Add MultilingualPolicyFilter

manuelbrack · manuelbrack · commit 76cecc3a4e11 · 2024-04-24T16:37:13.000+02:00
diff --git a/src/datatrove/pipeline/filters/multilingual_policy_filter.py b/src/datatrove/pipeline/filters/multilingual_policy_filter.py
@@ -38,6 +38,8 @@ class MultilingualPolicyFilter(BaseFilter):
     Args:
         exclusion_writer: optionally pass in a writer that will save the dropped documents
         language: used to determine policy strings and for language specific punkt tokenizer from nltk
+        split_paragraph: by default (as in the paper) split on "\n".
+            Set to "False" to apply the filters to each sentence instead of to each line
         min_num_sentences: remove documents that do not have at least this number of sentences (after line filtering).
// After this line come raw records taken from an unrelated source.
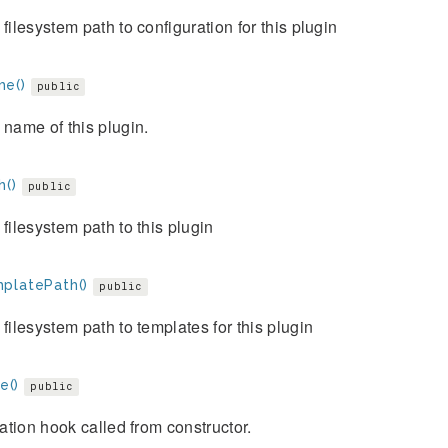
 filesystem path to configuration for this plugin
e()
public
 name of this plugin.
h()
public
 filesystem path to this plugin
platePath()
public
 filesystem path to templates for this plugin
ze()
public
ization hook called from constructor.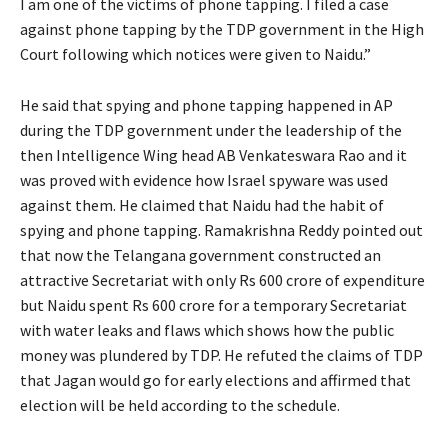
I am one of the victims of phone tapping. I filed a case
against phone tapping by the TDP government in the High
Court following which notices were given to Naidu.”
He said that spying and phone tapping happened in AP
during the TDP government under the leadership of the
then Intelligence Wing head AB Venkateswara Rao and it
was proved with evidence how Israel spyware was used
against them. He claimed that Naidu had the habit of
spying and phone tapping. Ramakrishna Reddy pointed out
that now the Telangana government constructed an
attractive Secretariat with only Rs 600 crore of expenditure
but Naidu spent Rs 600 crore for a temporary Secretariat
with water leaks and flaws which shows how the public
money was plundered by TDP. He refuted the claims of TDP
that Jagan would go for early elections and affirmed that
election will be held according to the schedule.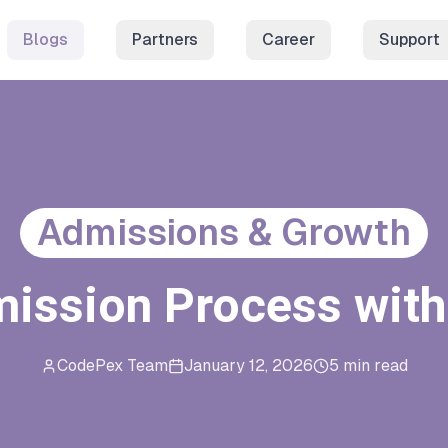
Blogs
Partners
Career
Support
Admissions & Growth
mission Process wit
CodePex Team
January 12, 2026
5 min read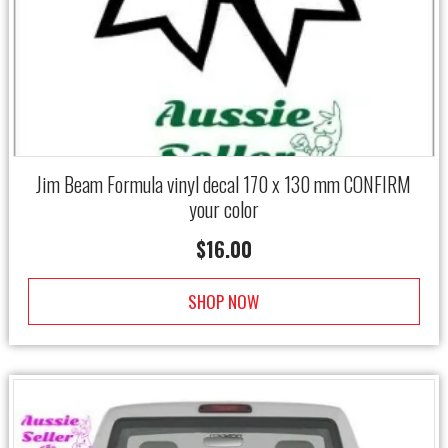
Jim Beam Formula vinyl decal 170 x 130 mm CONFIRM
your color
$
16.00
SHOP NOW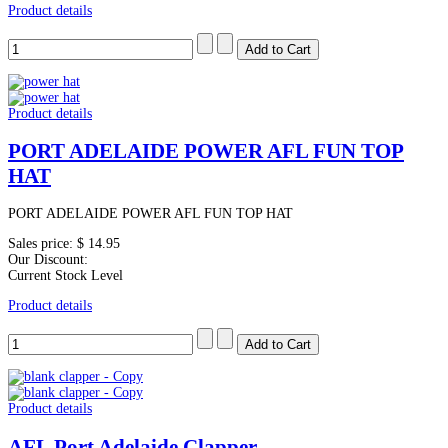
Product details
Product details
PORT ADELAIDE POWER AFL FUN TOP
HAT
PORT ADELAIDE POWER AFL FUN TOP HAT
Sales price:
$ 14.95
Our Discount:
Current Stock Level
Product details
Product details
AFL Port Adelaide Clapper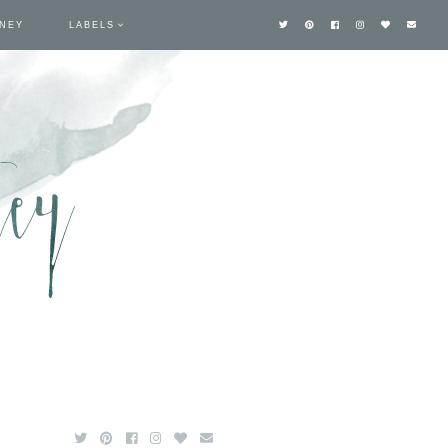
TNEY
LABELS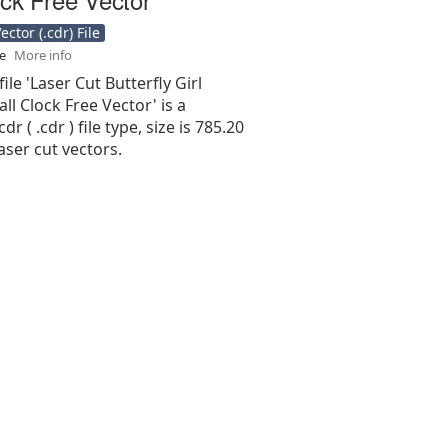
ctor (.cdr) File
se
More info
ile 'Laser Cut Butterfly Girl
l Clock Free Vector' is a
r ( .cdr ) file type, size is 785.20
aser cut vectors.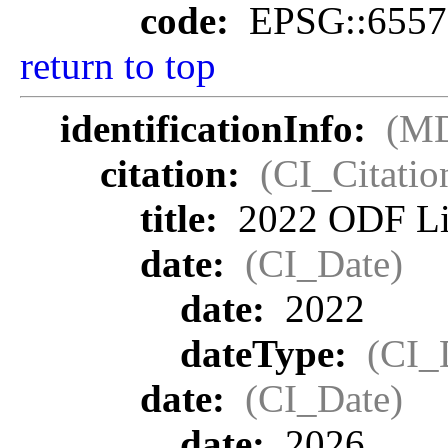
code:
EPSG::6557
return to top
identificationInfo:
(MD
citation:
(CI_Citatio
title:
2022 ODF Lid
date:
(CI_Date)
date:
2022
dateType:
(CI_
date:
(CI_Date)
date:
2026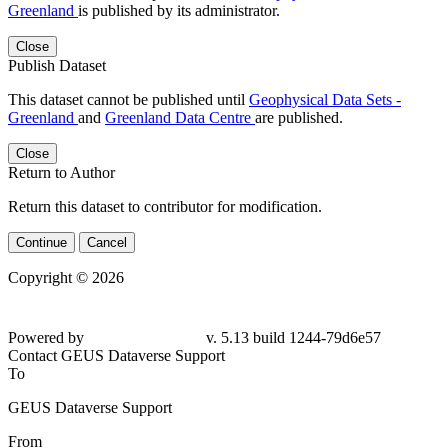
Greenland
is published by its administrator.
Close
Publish Dataset
This dataset cannot be published until
Geophysical Data Sets -
Greenland
and
Greenland Data Centre
are published.
Close
Return to Author
Return this dataset to contributor for modification.
Continue
Cancel
Copyright © 2026
Powered by
v. 5.13 build 1244-79d6e57
Contact GEUS Dataverse Support
To
GEUS Dataverse Support
From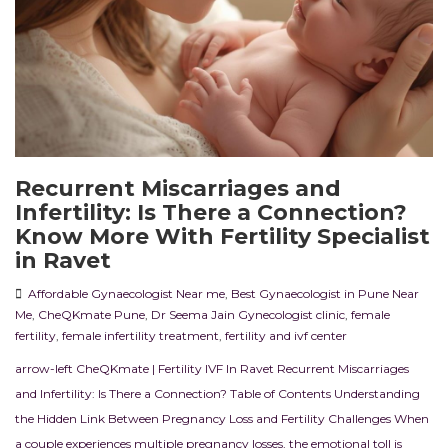
Recurrent Miscarriages and
Infertility: Is There a Connection?
Know More With Fertility Specialist
in Ravet
Affordable Gynaecologist Near me
,
Best Gynaecologist in Pune Near
Me
,
CheQKmate Pune
,
Dr Seema Jain Gynecologist clinic
,
female
fertility
,
female infertility treatment
,
fertility and ivf center
arrow-left CheQKmate | Fertility IVF In Ravet Recurrent Miscarriages
and Infertility: Is There a Connection? Table of Contents Understanding
the Hidden Link Between Pregnancy Loss and Fertility Challenges When
a couple experiences multiple pregnancy losses, the emotional toll is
             set to -1 to disable
     """
@@ -49,11 +51,12 @@ def __init__(
         self,
         exclusion_writer: DiskWriter = None,
         language: str = "german",
+        split_paragraph: bool = True,  # default as used on c4. Set to "False" to split with sent_tokenize
         min_num_sentences: int = 5,  # set to -1 to disableQ
     ):
         super().__init__(exclusion_writer)
         self.language = language
-
+        self.split_paragraph = split_paragraph
         self.min_num_sentences = min_num_sentences
 
     def filter(self, doc: Document) -> bool | tuple[bool, str]: